An accommodating lane serves our master below, and taking the grassy side of it, he pounds along manfully, sometimes hearing the hounds, sometimes seeing Pigg’s cap, sometimes Charley’s hat, bobbing over the fences; and, at more favoured periods, getting a view of the whole panorama of the chase. Our master is in ecstasies! He whoops, and shouts, and grins, and rolls in his saddle, looking more like the drunken Huzzar at the circus, than the sober, well-conducted citizen.

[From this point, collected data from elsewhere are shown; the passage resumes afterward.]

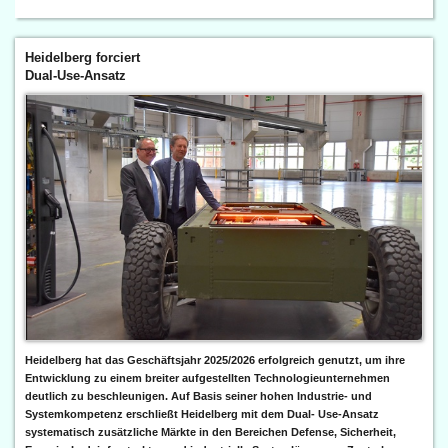
Heidelberg forciert
Dual-Use-Ansatz
Heidelberg hat das Geschäftsjahr 2025/2026 erfolgreich genutzt, um ihre
Entwicklung zu einem breiter aufgestellten Technologieunternehmen
deutlich zu beschleunigen. Auf Basis seiner hohen Industrie- und
Systemkompetenz erschließt Heidelberg mit dem Dual- Use-Ansatz
systematisch zusätzliche Märkte in den Bereichen Defense, Sicherheit,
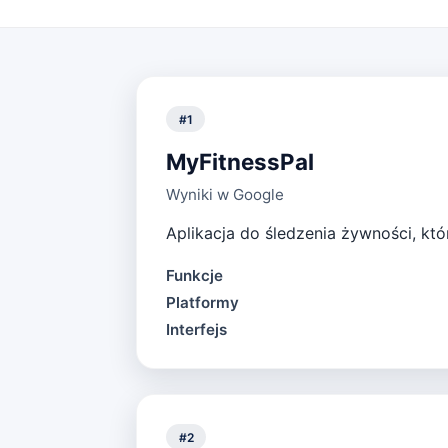
#
1
MyFitnessPal
Wyniki w Google
Aplikacja do śledzenia żywności, któ
Funkcje
Platformy
Interfejs
#
2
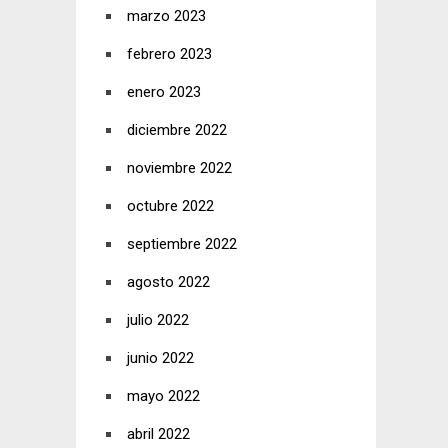
marzo 2023
febrero 2023
enero 2023
diciembre 2022
noviembre 2022
octubre 2022
septiembre 2022
agosto 2022
julio 2022
junio 2022
mayo 2022
abril 2022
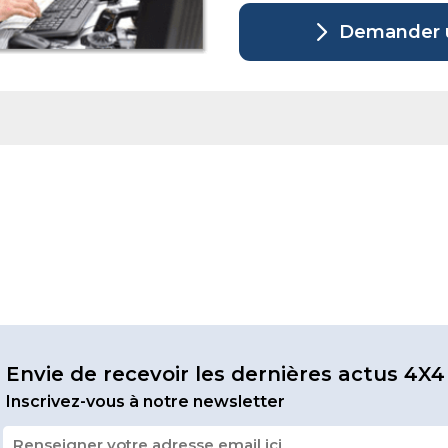
Demander u
Envie de recevoir les dernières actus 4X4
Inscrivez-vous à notre newsletter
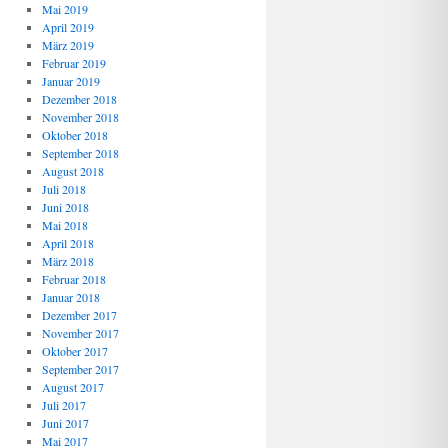
Mai 2019
April 2019
März 2019
Februar 2019
Januar 2019
Dezember 2018
November 2018
Oktober 2018
September 2018
August 2018
Juli 2018
Juni 2018
Mai 2018
April 2018
März 2018
Februar 2018
Januar 2018
Dezember 2017
November 2017
Oktober 2017
September 2017
August 2017
Juli 2017
Juni 2017
Mai 2017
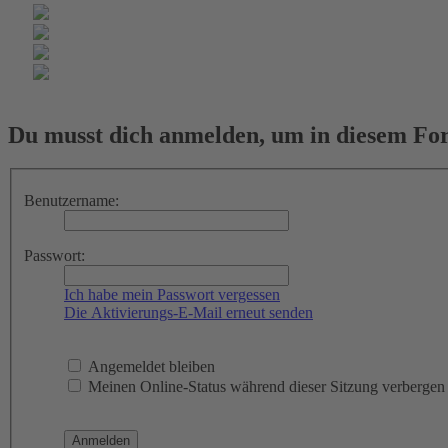
Du musst dich anmelden, um in diesem For
Benutzername:
Passwort:
Ich habe mein Passwort vergessen
Die Aktivierungs-E-Mail erneut senden
Angemeldet bleiben
Meinen Online-Status während dieser Sitzung verbergen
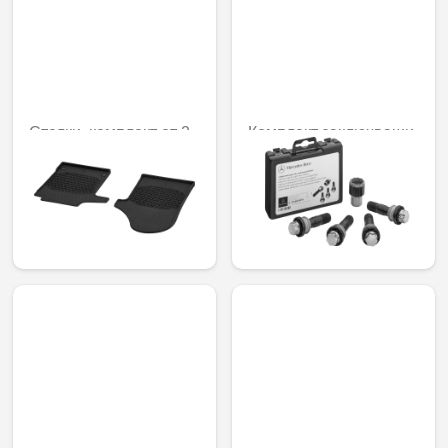
Стелки, комплект от 2
Комплект заключващи
механизми за джанти,
91,76 € /
M15 x 1,25 x 44
179,47 лв.
110,12 € /
215,38 лв.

“F-o-r-rard on!” is still his cry. Hark! They’ve turned and are coming towards him. Jorrocks hears them, and spurs on in hopes of a nick. Fortune favours him, as she generally does the brave and persevering, and a favourable fall of the land enables our friend to view the fox still travelling on at an even, stealthy sort of pace, though certainly slower than the still pressing, squeak, squeak, yap, yap, running pack. Pigg and Charley are in close attendance, and Jorrocks nerves himself for a grand effort to join them.

“I’ll do it,” says he, putting Xerxes at a well broken-down cattle-gap, into Wandermoor Common. This move lands him well inside the hounds, and getting upon turf, he hugs his horse, resolved to ride at whatever comes in his way. Another gap, not quite so well flattened as the first, helps our friend on in his project, and emboldened by success, he rams manfully at a low stake and rice-bound gateway, and lands handsomely in the next field. He thus gains confidence.

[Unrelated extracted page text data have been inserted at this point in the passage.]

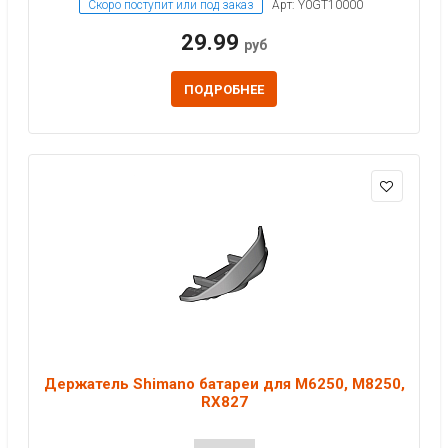
Скоро поступит или под заказ
Арт: Y0GT10000
29.99
руб
ПОДРОБНЕЕ
Держатель Shimano батареи для M6250, M8250,
RX827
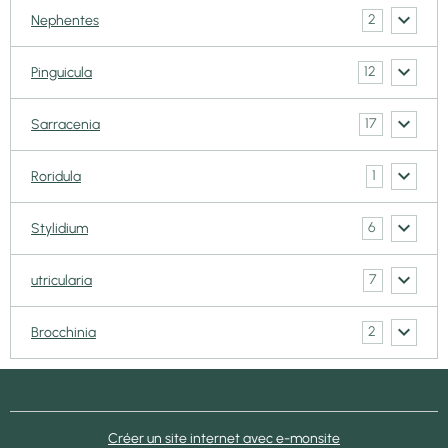
2
Nephentes
12
Pinguicula
17
Sarracenia
1
Roridula
6
Stylidium
7
utricularia
2
Brocchinia
Créer un site internet avec e-monsite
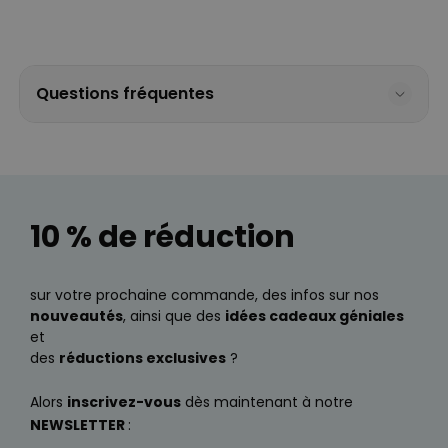
Questions fréquentes
10 % de réduction
sur votre prochaine commande, des infos sur nos
nouveautés
, ainsi que des
idées cadeaux géniales
et
des
réductions exclusives
?
Alors
inscrivez-vous
dès maintenant à notre
NEWSLETTER
:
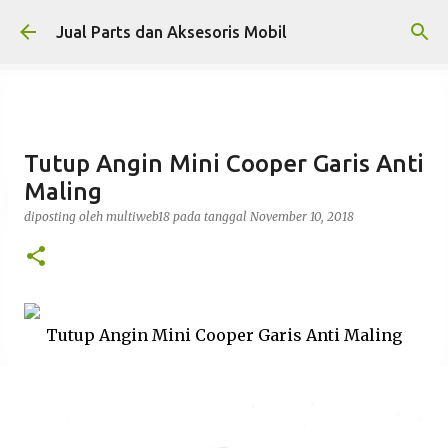
Langsung ke konten utama
Jual Parts dan Aksesoris Mobil
Tutup Angin Mini Cooper Garis Anti
Maling
diposting oleh
multiweb18
pada tanggal
November 10, 2018
Tutup Angin Mini Cooper Garis Anti Maling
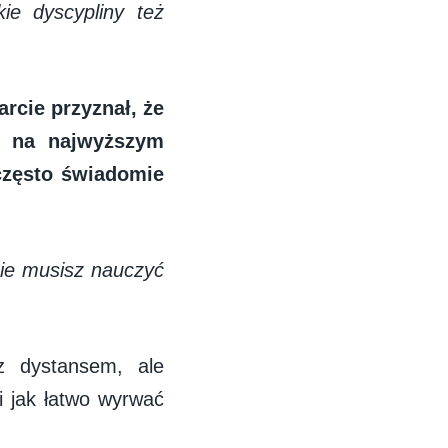
ie dyscypliny też
rcie przyznał, że
ch na najwyższym
często świadomie
ie musisz nauczyć
z dystansem, ale
i jak łatwo wyrwać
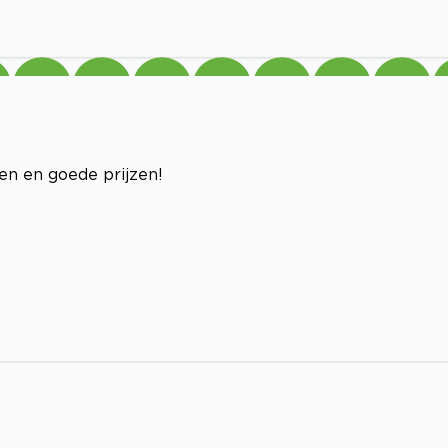
len en goede prijzen!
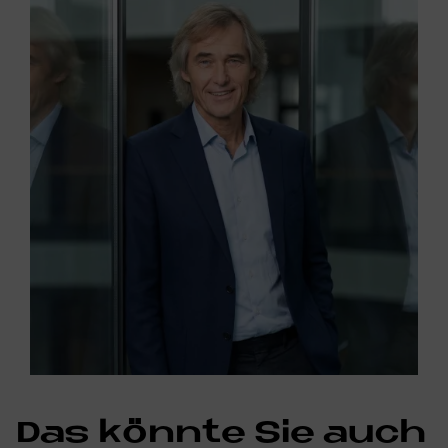
Das könn­te Sie auch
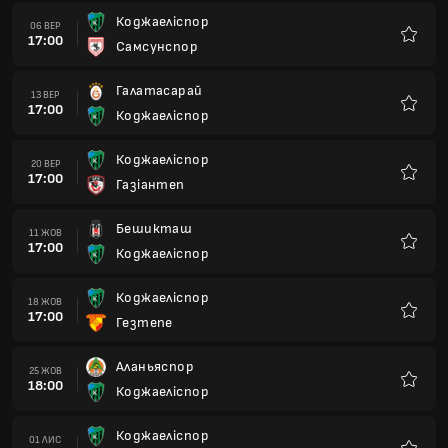
Коджаеліспор
06 ВЕР
17:00
Самсунспор
Улюбле
Галатасарай
13 ВЕР
17:00
Коджаеліспор
Улюбле
Коджаеліспор
20 ВЕР
17:00
Газіантеп
Улюбле
Бешикташ
11 ЖОВ
17:00
Коджаеліспор
Улюбле
Коджаеліспор
18 ЖОВ
17:00
Гезтепе
Улюбле
Аланьяспор
25 ЖОВ
18:00
Коджаеліспор
Улюбле
Коджаеліспор
01 ЛИС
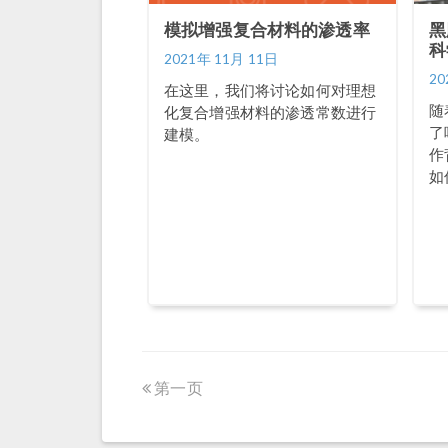
模拟增强复合材料的渗透率
黑
科
2021年 11月 11日
20
在这里，我们将讨论如何对理想
随
化复合增强材料的渗透常数进行
了
建模。
作
如
第一页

“Come on, ye miserable, useless son of a lily-livered besom-maker,” he roars to Benjamin, who is craning and funking at the place his master has come so gallantly over. “Rot ye,” adds Jorrocks, as the horse turns tail, “I’ll bind ye ’prentice to a salmon pickler.”

The next field is a fallow, but Jorrocks chooses a wet furrow, up which he spurts briskly, eyeing the country far and near, as well for the fox, as a way out. He sees both. The fox is skirting the brow of the opposite heathery hill, startling the tinkling belled sheep, while the friendly shepherd waves his cap, indicating an exit.

“Thank’ee,” cries Jorrocks, as he slips through the gate.

There is nothing now between him and the hounds, save a somewhat rough piece of moorland, but our master not being afraid of the pace so long as there is no leaping, sails away in the full glow of enthusiastic excitement. He is half frantic with joy!

The hounds now break from scent to view and chase the still flying fox along the hill-side—Duster, Vanquisher, and Hurricane have pitched their pipes up at the very top of their gamut, and the rest come shrieking and screaming as loudly as their nearly pumped out wind will allow.

Dauntless is upon him, and now a snap, a turn, a roll, and it’s all over with Reynard.

Now Pigg is off his horse and in the midst of the pack, now he’s down, now he’s up, and there’s a pretty scramble going on!

“Leave him! leave him!” cries Charley, cracking his whip in aid of Pigg’s efforts. A ring is quickly cleared, the extremities are whipped off, and behold, the fox is ready for eating.

“Oh Pigg, you’re a brick! a fire brick!” gasps the heavily perspiring Mr. Jorrocks, throwing himself exhausted from his horse, which he leaves outside the now riotous ring, and making up to the object of his adoration, he exclaimed, “Oh, Pigg, let us fraternize!” Whereupon Jorrocks seized Pigg by the middle, and hugged him like a Polar bear, to the mutual astonishment of Pigg and the pack.

“A—a—a wuns, man, let’s hev’ him worried!” roared Pigg, still holding up the fox with both hands high above his head. “A—a—a wuns, man, let’s hev’ him worried,” repeated James, as Jorrocks danced him about still harder than before.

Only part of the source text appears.